Scientific classification
- Kingdom: Plantae
- Clade: Tracheophytes
- Clade: Angiosperms
- Clade: Eudicots
- Order: Caryophyllales
- Family: Cactaceae
- Subfamily: Cactoideae
- Genus: Myrtillocactus
- Species: M. schenckii
- Binomial name: Myrtillocactus schenckii (J.A.Purpus) Britton & Rose

= Myrtillocactus schenckii =

- Genus: Myrtillocactus
- Species: schenckii
- Authority: (J.A.Purpus) Britton & Rose
- Conservation status: LC

Species of cactus

Myrtillocactus schenckii, also known as garambullo or vichishovo, is a species of cacti native to Oaxaca and Puebla, Mexico.

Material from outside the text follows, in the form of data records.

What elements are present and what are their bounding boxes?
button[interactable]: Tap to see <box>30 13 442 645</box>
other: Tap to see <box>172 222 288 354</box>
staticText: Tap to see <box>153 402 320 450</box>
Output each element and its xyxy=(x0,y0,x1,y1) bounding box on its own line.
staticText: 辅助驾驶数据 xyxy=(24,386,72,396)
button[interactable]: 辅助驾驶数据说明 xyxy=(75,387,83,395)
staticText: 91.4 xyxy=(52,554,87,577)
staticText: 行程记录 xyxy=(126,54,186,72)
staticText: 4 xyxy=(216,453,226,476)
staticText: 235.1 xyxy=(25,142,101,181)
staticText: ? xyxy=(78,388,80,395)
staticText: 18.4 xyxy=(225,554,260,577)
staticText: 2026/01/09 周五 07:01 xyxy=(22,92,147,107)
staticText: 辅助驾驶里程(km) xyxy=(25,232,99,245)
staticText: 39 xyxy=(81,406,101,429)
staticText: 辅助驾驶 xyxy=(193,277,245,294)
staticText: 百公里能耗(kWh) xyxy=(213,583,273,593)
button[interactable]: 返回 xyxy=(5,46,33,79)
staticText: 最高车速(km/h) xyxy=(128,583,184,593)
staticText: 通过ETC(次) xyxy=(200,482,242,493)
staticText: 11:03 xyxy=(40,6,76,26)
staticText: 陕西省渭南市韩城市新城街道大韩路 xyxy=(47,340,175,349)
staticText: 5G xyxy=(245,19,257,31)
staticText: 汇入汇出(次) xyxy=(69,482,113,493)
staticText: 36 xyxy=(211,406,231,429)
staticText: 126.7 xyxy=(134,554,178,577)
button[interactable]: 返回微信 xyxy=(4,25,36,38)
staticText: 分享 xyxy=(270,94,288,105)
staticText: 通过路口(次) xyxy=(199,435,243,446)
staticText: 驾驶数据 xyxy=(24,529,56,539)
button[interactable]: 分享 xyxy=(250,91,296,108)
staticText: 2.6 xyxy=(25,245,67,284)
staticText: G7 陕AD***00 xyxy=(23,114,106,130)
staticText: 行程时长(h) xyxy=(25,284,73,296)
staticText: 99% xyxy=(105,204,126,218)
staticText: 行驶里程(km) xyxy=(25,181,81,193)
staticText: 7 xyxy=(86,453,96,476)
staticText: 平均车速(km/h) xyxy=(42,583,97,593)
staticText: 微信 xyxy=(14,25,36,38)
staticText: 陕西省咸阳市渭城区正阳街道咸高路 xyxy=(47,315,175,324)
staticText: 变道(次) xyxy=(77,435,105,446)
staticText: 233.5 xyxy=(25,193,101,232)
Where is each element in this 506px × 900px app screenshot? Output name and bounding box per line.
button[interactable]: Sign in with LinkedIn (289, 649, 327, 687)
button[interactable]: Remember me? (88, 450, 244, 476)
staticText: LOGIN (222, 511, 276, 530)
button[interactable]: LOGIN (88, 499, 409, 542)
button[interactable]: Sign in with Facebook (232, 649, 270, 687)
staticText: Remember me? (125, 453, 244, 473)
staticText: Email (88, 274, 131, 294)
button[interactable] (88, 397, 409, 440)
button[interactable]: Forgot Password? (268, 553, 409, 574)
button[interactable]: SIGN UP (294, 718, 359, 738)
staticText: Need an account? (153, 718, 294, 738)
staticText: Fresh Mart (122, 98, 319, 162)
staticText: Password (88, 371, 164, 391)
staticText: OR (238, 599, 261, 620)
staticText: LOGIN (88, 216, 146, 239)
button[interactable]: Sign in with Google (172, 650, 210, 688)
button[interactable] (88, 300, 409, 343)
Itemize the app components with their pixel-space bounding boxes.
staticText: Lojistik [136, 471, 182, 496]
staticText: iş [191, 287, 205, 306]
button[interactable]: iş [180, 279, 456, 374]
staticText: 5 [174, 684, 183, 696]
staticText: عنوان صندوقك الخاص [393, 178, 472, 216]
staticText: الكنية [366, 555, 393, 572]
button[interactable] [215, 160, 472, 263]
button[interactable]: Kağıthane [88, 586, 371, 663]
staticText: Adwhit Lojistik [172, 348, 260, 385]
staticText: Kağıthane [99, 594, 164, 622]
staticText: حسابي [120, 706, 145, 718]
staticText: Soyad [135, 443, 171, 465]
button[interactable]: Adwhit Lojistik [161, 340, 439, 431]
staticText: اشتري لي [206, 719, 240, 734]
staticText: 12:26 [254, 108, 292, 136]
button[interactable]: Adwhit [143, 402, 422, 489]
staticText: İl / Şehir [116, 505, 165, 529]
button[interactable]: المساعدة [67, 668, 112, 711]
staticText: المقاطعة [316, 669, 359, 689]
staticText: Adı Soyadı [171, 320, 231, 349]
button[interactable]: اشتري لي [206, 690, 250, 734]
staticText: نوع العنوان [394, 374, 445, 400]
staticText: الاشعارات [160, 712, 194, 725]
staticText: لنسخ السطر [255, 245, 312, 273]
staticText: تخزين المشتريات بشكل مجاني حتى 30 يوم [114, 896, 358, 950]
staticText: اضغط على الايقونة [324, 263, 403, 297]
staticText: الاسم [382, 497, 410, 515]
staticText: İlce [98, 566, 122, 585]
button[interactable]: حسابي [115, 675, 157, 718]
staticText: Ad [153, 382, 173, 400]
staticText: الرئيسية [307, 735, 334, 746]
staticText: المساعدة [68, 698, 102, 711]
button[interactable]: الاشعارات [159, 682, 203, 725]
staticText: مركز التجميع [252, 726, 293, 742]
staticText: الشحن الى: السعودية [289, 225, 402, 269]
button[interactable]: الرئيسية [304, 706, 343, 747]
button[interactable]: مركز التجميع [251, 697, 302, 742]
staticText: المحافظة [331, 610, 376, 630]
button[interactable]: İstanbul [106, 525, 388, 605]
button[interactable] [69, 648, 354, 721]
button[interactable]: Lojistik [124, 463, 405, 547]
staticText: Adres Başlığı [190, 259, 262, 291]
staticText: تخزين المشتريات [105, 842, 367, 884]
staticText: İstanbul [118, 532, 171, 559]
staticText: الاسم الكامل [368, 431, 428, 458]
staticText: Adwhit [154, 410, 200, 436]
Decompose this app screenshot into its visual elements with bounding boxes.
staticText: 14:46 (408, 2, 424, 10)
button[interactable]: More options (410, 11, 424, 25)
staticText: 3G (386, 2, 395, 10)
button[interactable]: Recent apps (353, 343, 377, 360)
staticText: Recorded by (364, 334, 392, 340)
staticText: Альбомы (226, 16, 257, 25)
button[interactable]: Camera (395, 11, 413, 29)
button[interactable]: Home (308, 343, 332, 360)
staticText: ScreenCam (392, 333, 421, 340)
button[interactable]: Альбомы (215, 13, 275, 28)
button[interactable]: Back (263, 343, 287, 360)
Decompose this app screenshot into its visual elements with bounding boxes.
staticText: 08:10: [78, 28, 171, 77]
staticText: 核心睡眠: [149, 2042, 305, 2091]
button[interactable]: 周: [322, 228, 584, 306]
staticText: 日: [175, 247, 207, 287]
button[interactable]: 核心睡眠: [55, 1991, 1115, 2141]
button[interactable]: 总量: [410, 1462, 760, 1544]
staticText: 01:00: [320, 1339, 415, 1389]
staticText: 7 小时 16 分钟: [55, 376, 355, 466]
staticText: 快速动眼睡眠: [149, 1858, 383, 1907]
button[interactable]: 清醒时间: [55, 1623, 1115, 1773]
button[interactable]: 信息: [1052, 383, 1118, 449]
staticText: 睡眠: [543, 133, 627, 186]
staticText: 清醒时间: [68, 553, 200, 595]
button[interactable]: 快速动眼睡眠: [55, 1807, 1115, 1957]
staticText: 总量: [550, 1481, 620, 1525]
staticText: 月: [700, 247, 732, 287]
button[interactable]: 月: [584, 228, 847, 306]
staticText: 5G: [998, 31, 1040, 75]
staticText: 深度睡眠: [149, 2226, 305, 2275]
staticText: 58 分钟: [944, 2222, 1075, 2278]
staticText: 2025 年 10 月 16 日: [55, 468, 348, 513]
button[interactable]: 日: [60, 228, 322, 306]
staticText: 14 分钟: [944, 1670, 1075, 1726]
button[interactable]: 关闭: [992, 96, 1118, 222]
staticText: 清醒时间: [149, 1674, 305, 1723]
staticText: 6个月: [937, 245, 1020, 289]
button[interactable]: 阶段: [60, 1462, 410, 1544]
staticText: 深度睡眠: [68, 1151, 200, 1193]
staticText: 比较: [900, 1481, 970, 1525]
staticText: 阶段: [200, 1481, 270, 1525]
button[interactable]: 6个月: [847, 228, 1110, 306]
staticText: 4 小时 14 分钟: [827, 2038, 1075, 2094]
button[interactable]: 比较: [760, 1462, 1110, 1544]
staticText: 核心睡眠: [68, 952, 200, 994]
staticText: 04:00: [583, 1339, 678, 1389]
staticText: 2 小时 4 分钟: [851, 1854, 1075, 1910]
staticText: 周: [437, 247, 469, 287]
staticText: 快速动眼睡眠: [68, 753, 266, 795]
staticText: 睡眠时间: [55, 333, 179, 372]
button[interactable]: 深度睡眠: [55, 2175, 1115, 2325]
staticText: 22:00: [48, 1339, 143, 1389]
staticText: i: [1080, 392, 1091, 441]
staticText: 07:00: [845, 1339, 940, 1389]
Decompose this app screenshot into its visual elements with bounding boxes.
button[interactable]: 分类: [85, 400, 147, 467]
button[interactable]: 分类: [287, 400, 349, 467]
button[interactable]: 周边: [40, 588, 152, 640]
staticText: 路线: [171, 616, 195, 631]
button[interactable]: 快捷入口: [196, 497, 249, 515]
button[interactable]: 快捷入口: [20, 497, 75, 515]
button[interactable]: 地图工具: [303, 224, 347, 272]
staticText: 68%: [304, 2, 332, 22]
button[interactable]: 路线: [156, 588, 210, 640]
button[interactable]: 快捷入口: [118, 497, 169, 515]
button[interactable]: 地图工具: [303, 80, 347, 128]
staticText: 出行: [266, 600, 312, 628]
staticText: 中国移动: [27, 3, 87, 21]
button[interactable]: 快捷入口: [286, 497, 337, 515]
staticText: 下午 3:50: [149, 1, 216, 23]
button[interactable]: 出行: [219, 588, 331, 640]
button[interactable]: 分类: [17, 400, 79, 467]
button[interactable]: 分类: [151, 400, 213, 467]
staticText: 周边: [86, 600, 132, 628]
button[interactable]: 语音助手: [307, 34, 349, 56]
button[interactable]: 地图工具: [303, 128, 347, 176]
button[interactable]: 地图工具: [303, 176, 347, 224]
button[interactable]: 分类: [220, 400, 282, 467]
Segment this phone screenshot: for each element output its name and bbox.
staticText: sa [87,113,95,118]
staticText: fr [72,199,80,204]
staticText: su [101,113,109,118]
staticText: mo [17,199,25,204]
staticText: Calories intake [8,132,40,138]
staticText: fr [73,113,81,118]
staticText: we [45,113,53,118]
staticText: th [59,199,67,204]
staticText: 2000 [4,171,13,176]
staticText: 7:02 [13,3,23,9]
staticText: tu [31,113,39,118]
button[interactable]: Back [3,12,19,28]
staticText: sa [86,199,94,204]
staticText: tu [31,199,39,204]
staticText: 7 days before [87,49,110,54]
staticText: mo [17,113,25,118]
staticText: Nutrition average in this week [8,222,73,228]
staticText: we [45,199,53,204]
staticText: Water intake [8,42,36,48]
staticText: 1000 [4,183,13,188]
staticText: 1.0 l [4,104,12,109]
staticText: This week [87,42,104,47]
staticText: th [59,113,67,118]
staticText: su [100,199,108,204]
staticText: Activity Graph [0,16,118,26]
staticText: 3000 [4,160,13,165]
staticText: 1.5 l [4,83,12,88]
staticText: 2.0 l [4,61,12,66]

Placed in the genus Myrtillocactus, it is a member of the large and diverse family Cactaceae.
== Description ==
Arborescent, erect cactus, up to 2–7 m tall. The main stem is short, with branches up to 10 cm wide, shaped like a "chandelier", much branched near the base of the trunk, stems 6–12 cm in diameter, with 6–8 ribs, bluish-green. Radial spines, whose length is from 0.5 to 1.2 cm and from 0.5 to 0.8 mm wide, ending in a point at the top, straight, rigid, black and greyish. Central spine between 1 and sometimes absent, between 1–5 cm long and between 0.8 and 1 mm wide, grayish or black in color and straight. Flowers, axillary, to 3.5 cm wide and 3 cm broad, yellowish-green to yellowish-white. Fruits, red, globose or ellipsiodal, 8–15 mm in diameter, sometimes with a few weak spines. Juicy red to brown pulp. Asymmetric, oval seed 1.1 to 1.5 mm long by 8 to 1.2 mm wide, black in color and wrinkled in appearance.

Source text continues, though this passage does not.